Saved entries
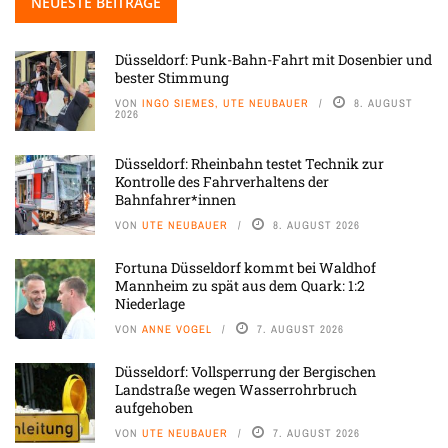
NEUESTE BEITRÄGE
Düsseldorf: Punk-Bahn-Fahrt mit Dosenbier und
bester Stimmung
VON
INGO SIEMES, UTE NEUBAUER
8. AUGUST
2026
Düsseldorf: Rheinbahn testet Technik zur
Kontrolle des Fahrverhaltens der
Bahnfahrer*innen
VON
UTE NEUBAUER
8. AUGUST 2026
Fortuna Düsseldorf kommt bei Waldhof
Mannheim zu spät aus dem Quark: 1:2
Niederlage
VON
ANNE VOGEL
7. AUGUST 2026
Düsseldorf: Vollsperrung der Bergischen
Landstraße wegen Wasserrohrbruch
aufgehoben
VON
UTE NEUBAUER
7. AUGUST 2026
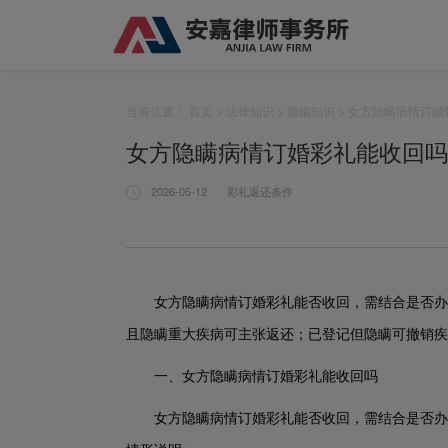
当前位置：
首页
>
法律知识
>
婚姻知识
> 女方隐瞒病情订
女方隐瞒病情订婚彩礼能收回吗
2026-05-12
彩礼返还条件
女方隐瞒病情订婚彩礼能否收回，需结合是否办
且隐瞒重大疾病可主张返还；已登记但隐瞒可撤销疾
一、女方隐瞒病情订婚彩礼能收回吗
女方隐瞒病情订婚彩礼能否收回，需结合是否办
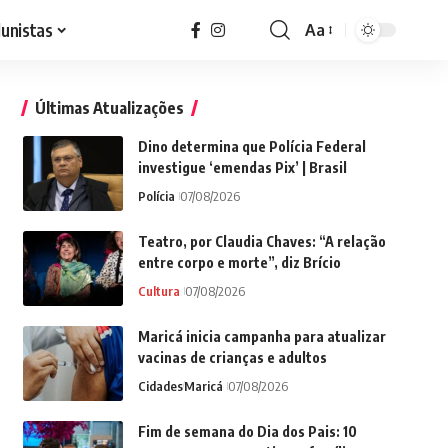
lunistas
Aa
Font
Resizer
Últimas Atualizações
Dino determina que Polícia Federal
investigue ‘emendas Pix’ | Brasil
Polícia
07/08/2026
Teatro, por Claudia Chaves: “A relação
entre corpo e morte”, diz Brício
Cultura
07/08/2026
Maricá inicia campanha para atualizar
vacinas de crianças e adultos
Cidades
Maricá
07/08/2026
Fim de semana do Dia dos Pais: 10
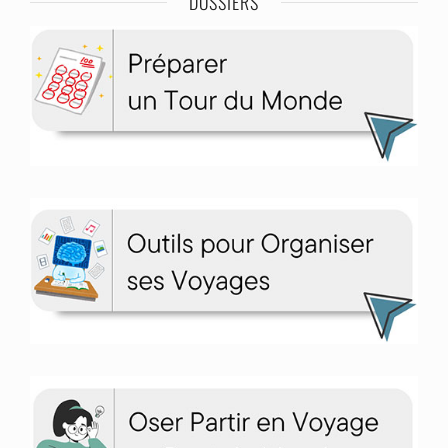
DOSSIERS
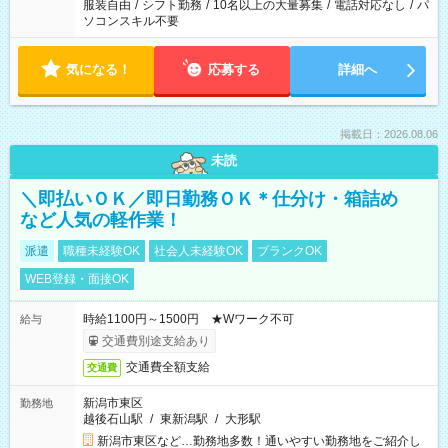
服装自由
/
シフト勤務
/
10名以上の大量募集
/
電話対応なし
/
パ
ソコンスキル不要
気になる！
応募する
詳細へ
掲載日：2026.08.06
未読
＼即払いＯＫ／即日勤務ＯＫ＊仕分け・箱詰め
など人気の軽作業！
派遣
職種未経験OK
社会人未経験OK
ブランクOK
WEB登録・面接OK
時給1100円～1500円 ★Wワーク不可
給与
交通費別途支給あり
交通費全額支給
交通費
新潟市東区
勤務地
越後石山駅
/
東新潟駅
/
大形駅
新潟市東区など…勤務地多数！通いやすい勤務地をご紹介し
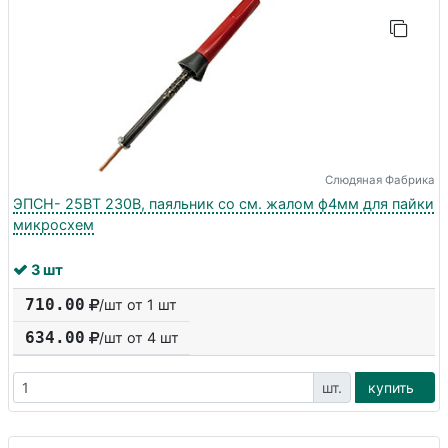
Слюдяная Фабрика
ЭПСН- 25ВТ 230В, паяльник со см. жалом ф4мм для пайки
микросхем
3 шт
710.00
/шт от 1 шт
634.00
/шт от
4
шт
шт.
купить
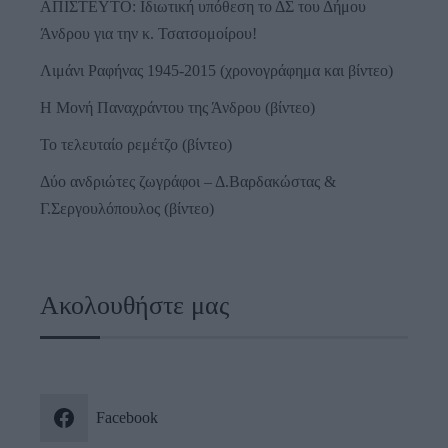
ΑΠΙΣΤΕΥΤΟ: Ιδιωτική υπόθεση το ΔΣ του Δήμου
Άνδρου για την κ. Τσατσομοίρου!
Λιμάνι Ραφήνας 1945-2015 (χρονογράφημα και βίντεο)
Η Μονή Παναχράντου της Άνδρου (βίντεο)
Το τελευταίο ρεμέτζο (βίντεο)
Δύο ανδριώτες ζωγράφοι – Δ.Βαρδακώστας &
Γ.Σεργουλόπουλος (βίντεο)
Ακολουθήστε μας
Facebook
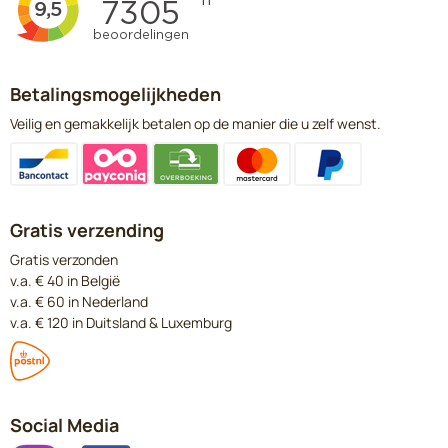
Betalingsmogelijkheden
Veilig en gemakkelijk betalen op de manier die u zelf wenst.
Gratis verzending
Gratis verzonden
v.a. € 40 in België
v.a. € 60 in Nederland
v.a. € 120 in Duitsland & Luxemburg
Social Media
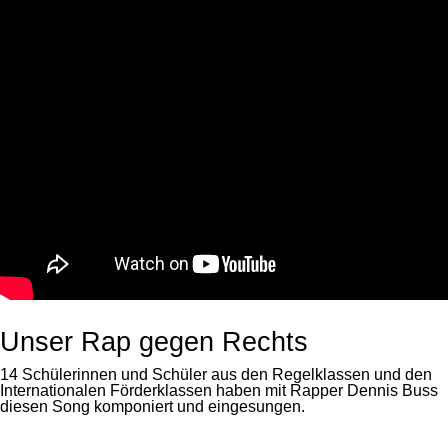
Unser Rap gegen Rechts
14 Schülerinnen und Schüler aus den Regelklassen und den
Internationalen Förderklassen haben mit Rapper Dennis Buss
diesen Song komponiert und eingesungen.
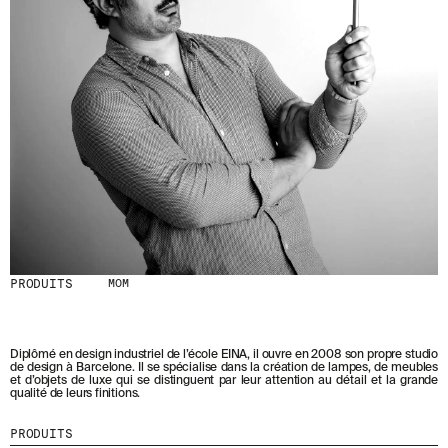
D
E
R
N
I
È
R
E
S
A
C
T
U
A
L
I
PRODUITS
MOM
T
É
S
E
N
Diplômé en design industriel de l’école EINA, il ouvre en 2008 son propre studio
de design à Barcelone. Il se spécialise dans la création de lampes, de meubles
V
et d’objets de luxe qui se distinguent par leur attention au détail et la grande
O
qualité de leurs finitions.
U
S
PRODUITS
A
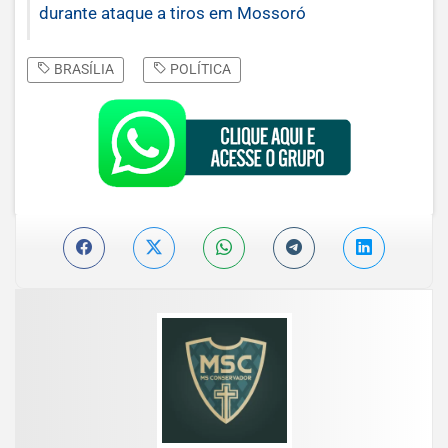
durante ataque a tiros em Mossoró
BRASÍLIA
POLÍTICA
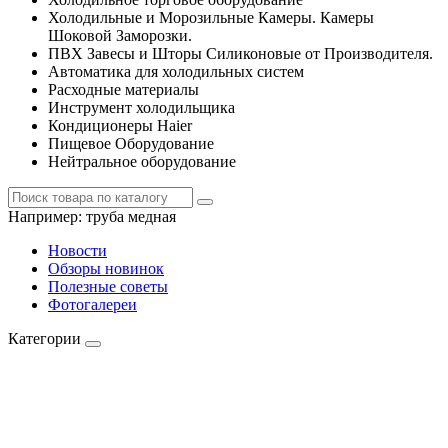
Холодильные и Морозильные Камеры. Камеры
Шоковой Заморозки.
ПВХ Завесы и Шторы Силиконовые от Производителя.
Автоматика для холодильных систем
Расходные материалы
Инструмент холодильщика
Кондиционеры Haier
Пищевое Оборудование
Нейтральное оборудование
Например:
труба медная
Новости
Обзоры новинок
Полезные советы
Фотогалереи
Категории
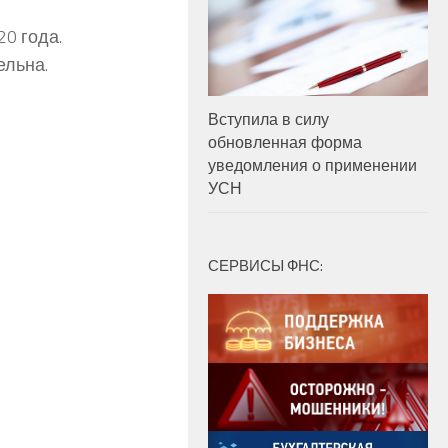
0 года.
ельна.
Вступила в силу
обновленная форма
уведомления о применении
УСН
СЕРВИСЫ ФНС:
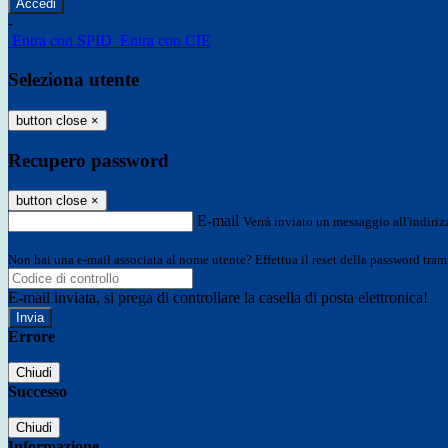
-
Entra con SPID
Entra con CIE
Seleziona utente
button close
×
Recupero password
button close
×
E-mail
Verrà inviato un messaggio all'indirizz
Non hai una e-mail associata al nome utente? Effettua il reset della password tram
E-mail inviata, si prega di controllare la casella di posta elettronica!
Errore
Chiudi
Successo
Chiudi
Informazione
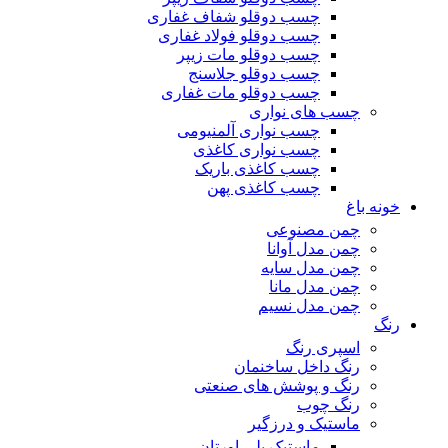
چسب دوقلو شفاف غفاری
چسب دوقلو فولاد غفاری
چسب دوقلو مات زیپر
چسب دوقلو جلاسنج
چسب دوقلو مات غفاری
چسب های نواری
چسب نواری آلمنیومی
چسب نواری کاغذی
چسب کاغذی باریک
چسب کاغذی پهن
خونه باغ
چمن مصنوعی
چمن مدل آوانا
چمن مدل سایه
چمن مدل مانا
چمن مدل نسیم
رنگ
اسپری رنگ
رنگ داخل ساخنمان
رنگ و پوشش های صنعتی
رنگ چوب
ماستیک و درزگیر
ماستیک پلی اورتان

# Work item
With the pictures set aside, repeat every entry above exactly.

# The answer
NEUESTE BEITRÄGE
Düsseldorf: Punk-Bahn-Fahrt mit Dosenbier und
bester Stimmung
VON
INGO SIEMES, UTE NEUBAUER
8. AUGUST
2026
Düsseldorf: Rheinbahn testet Technik zur
Kontrolle des Fahrverhaltens der
Bahnfahrer*innen
VON
UTE NEUBAUER
8. AUGUST 2026
Fortuna Düsseldorf kommt bei Waldhof
Mannheim zu spät aus dem Quark: 1:2
Niederlage
VON
ANNE VOGEL
7. AUGUST 2026
Düsseldorf: Vollsperrung der Bergischen
Landstraße wegen Wasserrohrbruch
aufgehoben
VON
UTE NEUBAUER
7. AUGUST 2026
当前位置：
首页
>
法律知识
>
婚姻知识
> 女方隐瞒病情订
女方隐瞒病情订婚彩礼能收回吗
2026-05-12
彩礼返还条件
女方隐瞒病情订婚彩礼能否收回，需结合是否办
且隐瞒重大疾病可主张返还；已登记但隐瞒可撤销疾
一、女方隐瞒病情订婚彩礼能收回吗
女方隐瞒病情订婚彩礼能否收回，需结合是否办
lunistas
Aa
Font
Resizer
Últimas Atualizações
Dino determina que Polícia Federal
investigue ‘emendas Pix’ | Brasil
Polícia
07/08/2026
Teatro, por Claudia Chaves: “A relação
entre corpo e morte”, diz Brício
Cultura
07/08/2026
Maricá inicia campanha para atualizar
vacinas de crianças e adultos
Cidades
Maricá
07/08/2026
Fim de semana do Dia dos Pais: 10
DOSSIERS
服装自由
/
シフト勤務
/
10名以上の大量募集
/
電話対応なし
/
パ
ソコンスキル不要
気になる！
応募する
詳細へ
掲載日：2026.08.06
未読
＼即払いＯＫ／即日勤務ＯＫ＊仕分け・箱詰め
など人気の軽作業！
派遣
職種未経験OK
社会人未経験OK
ブランクOK
WEB登録・面接OK
時給1100円～1500円 ★Wワーク不可
給与
交通費別途支給あり
交通費全額支給
交通費
新潟市東区
勤務地
越後石山駅
/
東新潟駅
/
大形駅
新潟市東区など…勤務地多数！通いやすい勤務地をご紹介し
Слюдяная Фабрика
ЭПСН- 25ВТ 230В, паяльник со см. жалом ф4мм для пайки
микросхем
3 шт
710.00
/шт от 1 шт
634.00
/шт от
4
шт
шт.
купить
ΑΠΙΣΤΕΥΤΟ: Ιδιωτική υπόθεση το ΔΣ του Δήμου
Άνδρου για την κ. Τσατσομοίρου!
Λιμάνι Ραφήνας 1945-2015 (χρονογράφημα και βίντεο)
Η Μονή Παναχράντου της Άνδρου (βίντεο)
Το τελευταίο ρεμέτζο (βίντεο)
Δύο ανδριώτες ζωγράφοι – Δ.Βαρδακώστας &
Γ.Σεργουλόπουλος (βίντεο)
Ακολουθήστε μας
Facebook
Betalingsmogelijkheden
Veilig en gemakkelijk betalen op de manier die u zelf wenst.
Gratis verzending
Gratis verzonden
v.a. € 40 in België
v.a. € 60 in Nederland
v.a. € 120 in Duitsland & Luxemburg
Social Media
Unser Rap gegen Rechts
14 Schülerinnen und Schüler aus den Regelklassen und den
Internationalen Förderklassen haben mit Rapper Dennis Buss
diesen Song komponiert und eingesungen.
D
E
R
N
I
È
R
E
S
A
C
T
U
A
L
I
PRODUITS
MOM
T
É
S
E
N
Diplômé en design industriel de l’école EINA, il ouvre en 2008 son propre studio
de design à Barcelone. Il se spécialise dans la création de lampes, de meubles
V
et d’objets de luxe qui se distinguent par leur attention au détail et la grande
O
qualité de leurs finitions.
U
S
PRODUITS
A
durante ataque a tiros em Mossoró
BRASÍLIA
POLÍTICA
Холодильные и Морозильные Камеры. Камеры
Шоковой Заморозки.
ПВХ Завесы и Шторы Силиконовые от Производителя.
Автоматика для холодильных систем
Расходные материалы
Инструмент холодильщика
Кондиционеры Haier
Пищевое Оборудование
Нейтральное оборудование
Например:
труба медная
Новости
Обзоры новинок
Полезные советы
Фотогалереи
Категории
0 года.
ельна.
Вступила в силу
обновленная форма
уведомления о применении
УСН
СЕРВИСЫ ФНС:
-
Entra con SPID
Entra con CIE
Seleziona utente
button close
×
Recupero password
button close
×
E-mail
Verrà inviato un messaggio all'indirizz
Non hai una e-mail associata al nome utente? Effettua il reset della password tram
E-mail inviata, si prega di controllare la casella di posta elettronica!
Errore
Chiudi
Successo
Chiudi
Informazione
چسب دوقلو شفاف غفاری
چسب دوقلو فولاد غفاری
چسب دوقلو مات زیپر
چسب دوقلو جلاسنج
چسب دوقلو مات غفاری
چسب های نواری
چسب نواری آلمنیومی
چسب نواری کاغذی
چسب کاغذی باریک
چسب کاغذی پهن
خونه باغ
چمن مصنوعی
چمن مدل آوانا
چمن مدل سایه
چمن مدل مانا
چمن مدل نسیم
رنگ
اسپری رنگ
رنگ داخل ساخنمان
رنگ و پوشش های صنعتی
رنگ چوب
ماستیک و درزگیر
ماستیک پلی اورتان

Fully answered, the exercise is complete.